Tuesday, 21 October 2025

West Highlands - Blown away by the cobwebs

In October I'm always seeking out trips that make the most of the autumn colours. The Loch Lomond area is a good destination at this time of year because it's blessed with a lot of deciduous cover that turns gold and yellow come October. So this two day trip walked a section of the West Highland Way, starting at the north end of Loch Lomond. 

There was an unusual beginning to the walk though as we got off the train at Ardlui and took the tiny ferry across the loch to Ardliesh on the eastern shore. I had never done this before but my friend had used the ferry 40 years ago. He described having to wade waist deep to get onto to the boat on the far shore as there was no jetty and then being offered whisky by the ferryman! 40 years later we discovered there is now a jetty but no whisky on offer.
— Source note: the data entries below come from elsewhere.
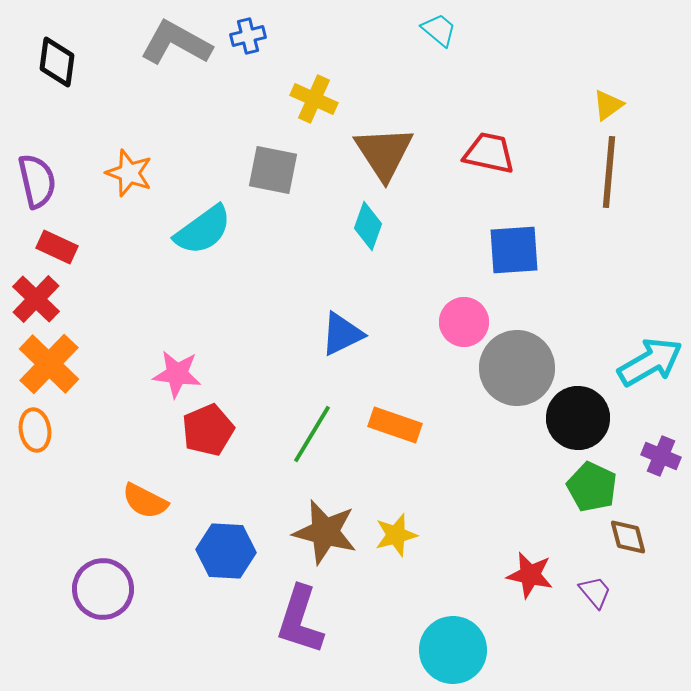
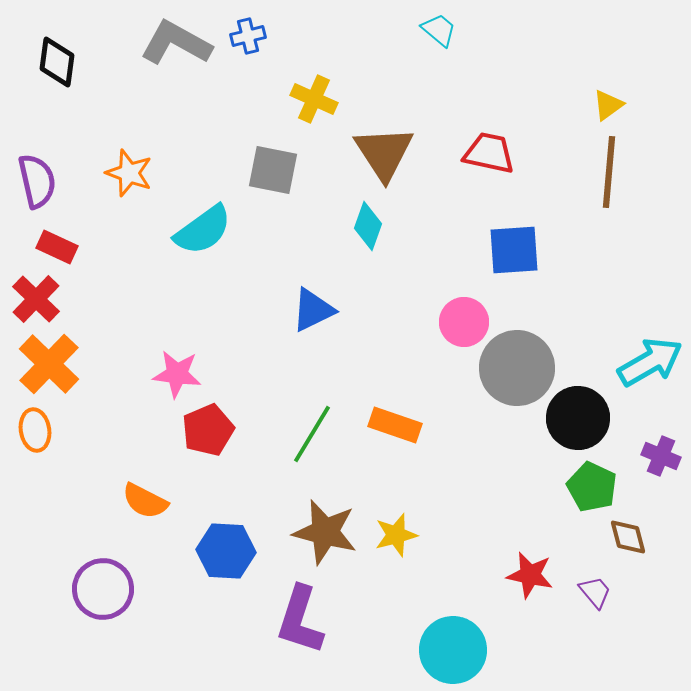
blue triangle: moved 29 px left, 24 px up
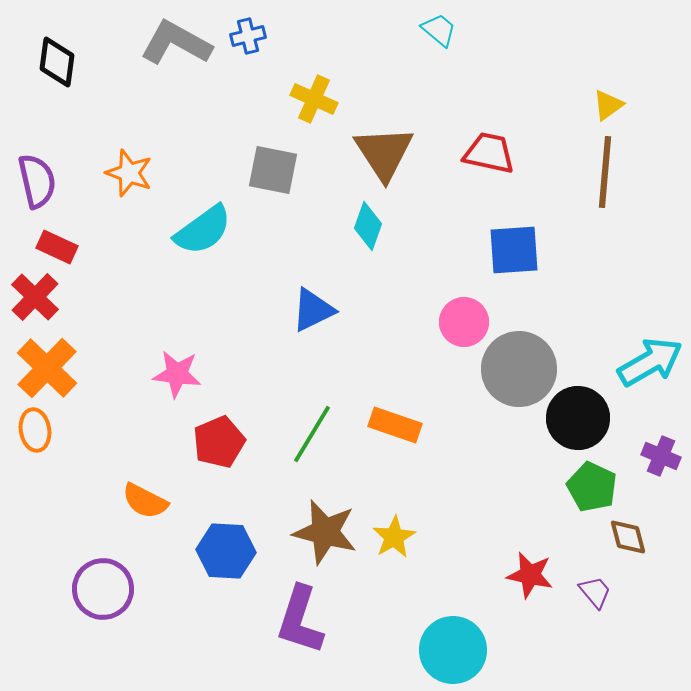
brown line: moved 4 px left
red cross: moved 1 px left, 2 px up
orange cross: moved 2 px left, 4 px down
gray circle: moved 2 px right, 1 px down
red pentagon: moved 11 px right, 12 px down
yellow star: moved 2 px left, 2 px down; rotated 15 degrees counterclockwise
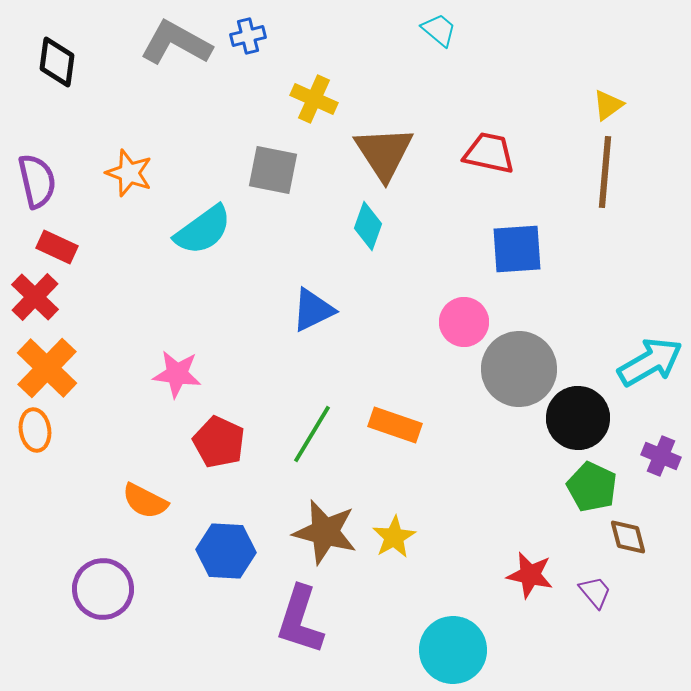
blue square: moved 3 px right, 1 px up
red pentagon: rotated 24 degrees counterclockwise
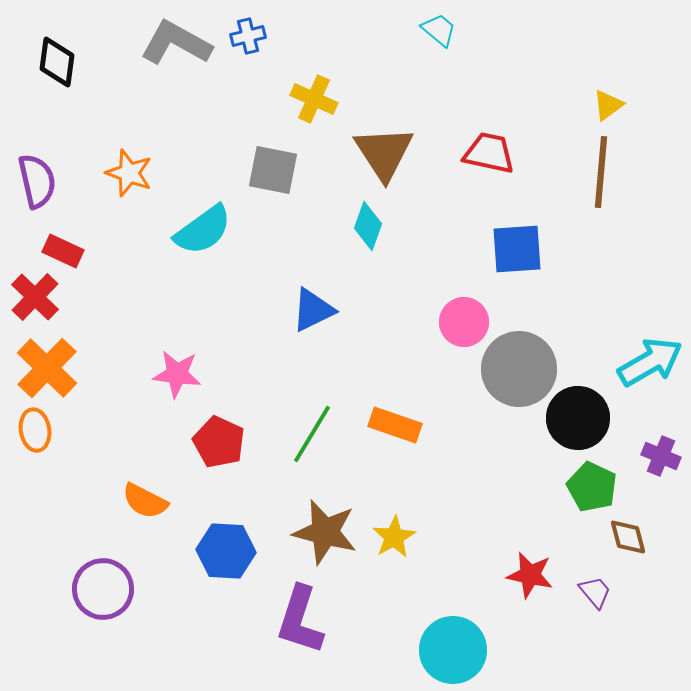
brown line: moved 4 px left
red rectangle: moved 6 px right, 4 px down
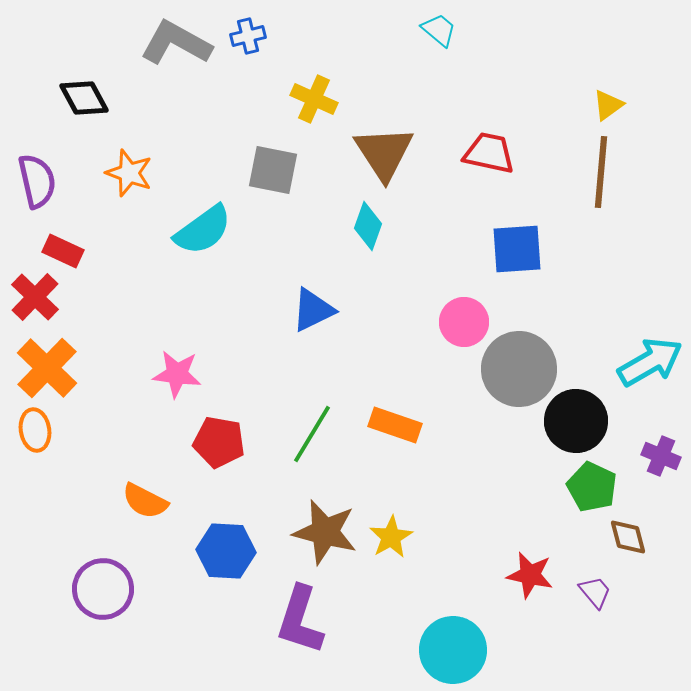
black diamond: moved 27 px right, 36 px down; rotated 36 degrees counterclockwise
black circle: moved 2 px left, 3 px down
red pentagon: rotated 15 degrees counterclockwise
yellow star: moved 3 px left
Once off the boat, we started walking north. The colours were just turning and the golds, russets and yellows were complimented by the reds of rowan and hawthorn. The high tops were in whispy cloud but as we looked back across the water, the glen above Ardlui was a cascade of autumn trees that tumbled down to the loch shore. A slight rise in the route then afforded a gorgeous view down Loch Lomond and its wooded shores.


The walk onward was beautiful with a richness in the nature that slowed our pace as we took it all in. There were a myriad of mushrooms along the route and knarly old trees that framed distant views to the hills. We marvelled at autumn oak leaves dotted with galls and stopped to watch the roaring waters at the Falls of Falloch. 




As we pulled out of Glen Falloch towards Crianlarich, it was already early evening and the dipping sun cast golden rays over the glen. Our path climbed gently and as the light was fading we found a spot for the tents at the Crianlarich Crossroads. This may sound like a busy city interchange but it's actually the name for the junction in the West Highland Way path with the linking path to Crianlarich. I imagine in summer it's a popular section of path but it was already late in the year and late in the day so we were happy about pitching the tents here. We even had the luxury of a bench where we cooked supper after dark.


We set out next morning into the mist of a temperate inversion. This was really lucky because it treated us to two beautiful natural phenomena. First of all, the trees and bushes everywhere were absolutely covered with cobwebs. They were picked out by mist droplets that sparkled as the sun started to break through. In one gorge in particular, the trees were all dotted with dense cobwebs as if somebody had decorated them for Halloween. I had never seen anything like it. 


Then as the sun got stronger a fog bow appeared ahead of us. Much like a rainbow, it's created by sunlight interacting with water droplets but in mist or fog the water droplets are so small that diffraction is dominant, scattering the light and smearing the colours.

The sun eventually broke fully through, leaving only shreds of mist hanging below the mountain tops. The path contoured round the hillside through plantation forestry before dropping into Strath Fillan where birch trees and farmland took over for the final couple of miles into Tyndrum.



Fact File

All the photos on Flickr. Click HERE.
Start: Ardlui for the ferry to Ardliesh
Finish: Tyndrum
Public transport: West Highland line trains between Glasgow and Oban/Fort William stop at Ardlui for the start and at Tyndrum for the return. The Ardlui ferry is part of the waterbus network on the loch and runs through the day in summer, roughly every hour. 
Route: We simply followed the West Highland Way path north which is a good path and fully signed.